In "Shivanandan Paswan case", "Achuthanandan case", and "Kareem case" the Supreme Court had heard third parties in its special jurisdiction. Shivanandan Paswan and Achuthanandan were leaders of opposition. Kareem was the father of the victim. But what is decided by the Division Bench of Kerala High Court in Balagopal v. Kerala is authority in such cases, "a case is only a authority for what is actually decide and not what may seem to follow from it." 2000 (1) KLT 120. The learned Judges relied on AIR 1983 Supreme Court 1246 and AIR 1985 SC 218 for their finding.
What is canvased by me in this article is that a decision is binding on subordinate courts under article 141 of the Constitution if the Apex Court has declared the law, logical conclusions are out the purview of the article. Supreme Court even hear amicus curiae in certain cases or it may allow to compound an offence under S.307 in CPC as reported in a Supreme Court case 1982 SC 149. Under Cr.P.C. a de facto complainant can file a criminal revision against acquittal. But an appeal can only be filed by the Public Prosecutor. So is the case with withdrawal petition under S.321.
The Public Prosecutors have to face now the lawyer of the accused as well as the lawyer of de facto complainant when petition for withdrawal is heard.
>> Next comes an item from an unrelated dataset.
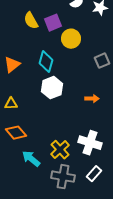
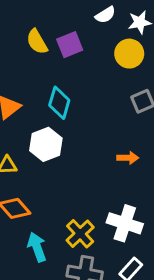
yellow circle: (71, 39) -> (129, 54), moved
white hexagon: (52, 88) -> (46, 144), moved
cyan arrow: (31, 159) -> (37, 247), turned 30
In reality only the Public Prosecutor can enlighten the court regarding public justice whereas the private lawyer is concerned only with the legal justice which is outside the ambit S.323 Cr.P.C.
As we have now conflicting decisions by the Kerala High Court on the point of third party participation the subordinate Judges are compelled to sit in judgment over the rationality of the decision of their superior courts, and they are to pick and choose out of these rulings. This is not a pleasant task. The way out is pointed out by the Apex Court in its recent ruling, "when a Bench of coordinate jurisdiction disagree with another Bench of coordinate jurisdiction on a question of law, the matter should be referred to a larger Bench for the resolution of the issue." (2001KLTSN70).